Роза кивала, мерцала зелеными глазами. Сыпала на стол среди стаканов и виноградных косточек глянцевитые карты. Мелькали валеты, короли, дамы, пестрая, как лепестки, красная и черная масть. Она шелестела картами, тасовала колоду, снова сыпала, роняла на стол. Калмыков слышал шорох карт, дуновение воздуха, поднятое разноцветным ворохом. И ему казалось — в мелькании ее тонких, с лакированными ноготками пальцев мечется бесплотный крохотный вихрь, в котором незримо присутствует их общая доля, их будущее, готовое развернуться для каждого отдельной, данной Богом судьбой.
— Будет у вас скоро дальняя дорога! — говорила гадалка, рассыпая перед ними длинную череду карт, где мешались шестерки, девятки, красный бубновый туз. Мокрый стакан бросал на пикового валета пучок стеклянных лучей. — Будет у вас дорога! — выстилала она картами путь, по которому пройдет батальон, продавливая ребристыми скатами, колючими гусеницами шелковые плащи валетов, бутафорский доспех короля. — И все вы по ней пойдете!
Роза перемешала карты, высыпала веером новую лакированную гроздь, где лежали среди семерок и девяток два чернокрасных туза.
— И будет у вас большой дом, нарядный богатый дворец! — Она щелкала по картам маленькими лакированными ногтями.
Калмыков чувствовал, как ровно разгорается свет под абажуром, как светлеет в его голове от хмеля, от слов гадалки, от глянцевитого разноцветия карт.
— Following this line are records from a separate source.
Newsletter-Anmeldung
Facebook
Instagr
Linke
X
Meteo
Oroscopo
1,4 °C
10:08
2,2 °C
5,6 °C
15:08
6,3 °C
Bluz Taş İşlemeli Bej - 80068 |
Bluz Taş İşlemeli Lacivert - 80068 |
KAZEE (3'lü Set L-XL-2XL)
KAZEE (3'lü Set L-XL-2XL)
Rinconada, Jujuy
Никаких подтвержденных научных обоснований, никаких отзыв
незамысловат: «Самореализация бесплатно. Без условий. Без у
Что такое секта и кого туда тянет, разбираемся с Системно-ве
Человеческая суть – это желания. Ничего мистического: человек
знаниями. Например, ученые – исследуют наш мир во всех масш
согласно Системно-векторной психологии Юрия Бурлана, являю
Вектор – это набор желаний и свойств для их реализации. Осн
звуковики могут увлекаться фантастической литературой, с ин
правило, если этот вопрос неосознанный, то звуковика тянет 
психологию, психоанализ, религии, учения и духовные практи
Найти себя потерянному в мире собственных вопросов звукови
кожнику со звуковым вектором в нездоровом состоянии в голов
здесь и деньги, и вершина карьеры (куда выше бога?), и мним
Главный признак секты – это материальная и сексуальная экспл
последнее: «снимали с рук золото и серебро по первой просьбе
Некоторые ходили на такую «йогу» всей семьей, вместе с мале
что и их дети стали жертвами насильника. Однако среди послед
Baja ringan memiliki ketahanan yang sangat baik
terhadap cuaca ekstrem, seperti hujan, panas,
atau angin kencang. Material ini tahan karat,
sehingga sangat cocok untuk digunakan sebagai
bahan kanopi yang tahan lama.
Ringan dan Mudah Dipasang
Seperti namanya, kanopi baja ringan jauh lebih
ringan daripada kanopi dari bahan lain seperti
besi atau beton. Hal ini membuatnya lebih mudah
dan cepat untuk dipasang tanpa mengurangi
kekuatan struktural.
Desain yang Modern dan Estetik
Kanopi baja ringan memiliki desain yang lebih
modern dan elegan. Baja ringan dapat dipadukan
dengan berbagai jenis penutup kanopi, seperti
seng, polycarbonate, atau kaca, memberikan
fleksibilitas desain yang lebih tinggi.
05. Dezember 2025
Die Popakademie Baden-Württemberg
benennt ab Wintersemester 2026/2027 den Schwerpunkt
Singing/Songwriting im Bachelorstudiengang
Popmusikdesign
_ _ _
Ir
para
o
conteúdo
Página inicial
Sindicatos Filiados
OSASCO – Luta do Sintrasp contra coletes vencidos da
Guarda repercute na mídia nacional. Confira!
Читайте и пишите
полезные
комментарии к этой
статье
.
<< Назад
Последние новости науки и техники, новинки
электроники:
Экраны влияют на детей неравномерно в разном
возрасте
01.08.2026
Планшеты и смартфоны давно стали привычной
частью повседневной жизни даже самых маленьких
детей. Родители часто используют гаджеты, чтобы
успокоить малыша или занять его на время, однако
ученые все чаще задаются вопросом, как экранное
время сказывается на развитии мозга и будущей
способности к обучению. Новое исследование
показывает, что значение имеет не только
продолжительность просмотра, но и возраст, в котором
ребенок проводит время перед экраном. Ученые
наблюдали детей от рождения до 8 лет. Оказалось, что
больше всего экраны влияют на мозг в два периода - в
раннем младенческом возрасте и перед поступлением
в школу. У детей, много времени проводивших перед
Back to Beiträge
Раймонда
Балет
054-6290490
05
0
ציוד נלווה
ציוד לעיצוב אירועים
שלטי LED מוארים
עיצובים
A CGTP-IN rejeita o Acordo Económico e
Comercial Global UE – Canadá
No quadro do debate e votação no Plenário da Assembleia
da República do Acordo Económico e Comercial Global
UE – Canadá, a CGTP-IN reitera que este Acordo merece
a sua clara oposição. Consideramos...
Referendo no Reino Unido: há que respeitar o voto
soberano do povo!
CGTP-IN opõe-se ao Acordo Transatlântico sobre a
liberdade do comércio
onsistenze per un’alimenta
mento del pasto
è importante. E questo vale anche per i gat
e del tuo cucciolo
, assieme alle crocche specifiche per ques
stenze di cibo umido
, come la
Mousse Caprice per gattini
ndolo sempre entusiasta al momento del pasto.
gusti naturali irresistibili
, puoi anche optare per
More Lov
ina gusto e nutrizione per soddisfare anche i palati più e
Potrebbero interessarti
Бесплотный крохотный вихрь выталкивал из себя их неосуществленное будущее, и он, Калмыков, был волен не пустить это будущее на свободу или вызвать, выхватить, превратить в муку, в страдание, в смерть.
— Все вы войдете в этот дворец, но не каждый выйдет! — Роза повернулась к Грязнову, держа перед ним на фарфоровых ладонях колоду. — Ты каким войдешь, таким и выйдешь! — говорила она, сбрасывая перед Грязновым несколько карт, где дама с высокой прической куталась в золотистую шаль. — А ты, — повернулась она к Расулову, улыбающемуся сквозь темные усы, — ты из дома выйдешь, но там оставишь самое для себя дорогое! — Она бросила перед ним несколько глянцевых пластин, где другая дама закрывала пышную грудь резным веером. — А ты, — она потянулась к Беляеву, синие бусы на шее отпали, звякнули о стакан. Было видно в вырез платья, как просторно среди легкой материи ее маленьким острым грудям. — Ты войдешь во дворец и там оставишь, что тебе самому не нужно! — Беляев недоверчиво улыбался, заглядывая в глубину ее платья, где в золотистой тени светились продолговатые груди. — А ты… А ты, — Роза уронила перед Барановым череду карт, среди которых одиноко и жарко горела шестерка червей. — Ты в дом войдешь, а из дома не выйдешь! — Она улыбалась ему, награждала его судьбой, и он благодарно ее принимал. Обнял ее гибкую талию, прижался головой к близкому острому плечу. — А вам погадать? — обратилась Роза к Калмыкову, поднося к нему поредевшую колоду, где среди чернокрасных значков вращался крохотный прозрачный волчок. — Командиру могу погадать!
Свет разгорался. На блюде светились плоды. Влажно, хрупко сверкали грани стаканов. Лица офицеров были в прозрачном сиянии. Спали в казармах солдаты. В парке остывали боевые машины. В пустыне под синей луной отпечатался след транспортера. В руке у гадалки круглился крохотный бестелесный клубок, сгусток сверхплотных энергий.
Калмыков поднялся:
— Говорят, от судьбы не уйдешь, но лучше ее не знать! Досиживайте без меня! Но чтоб завтра голова не болела!.. Утром все роты — на плац!
Он собирался уйти, осторожным движением отстраняя Розу, заступившую ему путь.
— Товарищ подполковник, тогда и остальных забирайте! Когонибудь одного оставляйте! — капризно сказала она.
— Роза, как в прошлый раз! — сказал Расулов, хватая узбекский нож. — Вешай мишень на стену! Кто поразит мишень, тот у тебя и останется!
Роза оглядела всех долгим ленивым взглядом, выбирая, отвергая и опять приближая к себе поочередно каждого из четырех офицеров.
— Так и будет. Кто мишень поразит, тот останется!
Она подошла к туалетному столику, достала чистый платок. Помадой ярко, сочно покрасила губы. Прижалась губами к платку, оставила на нем красочный, похожий на сердечко отпечаток. Булавками пришпилила к двери матерчатый белый квадрат.
Расулов вскочил, сильным рывком метнул вперед нож. Стальное лезвие прорубило ткань в красной отметке, погрузилось со стуком в дерево.
Калмыков уходил, слышал возбужденные голоса офицеров, тонкий смех Розы.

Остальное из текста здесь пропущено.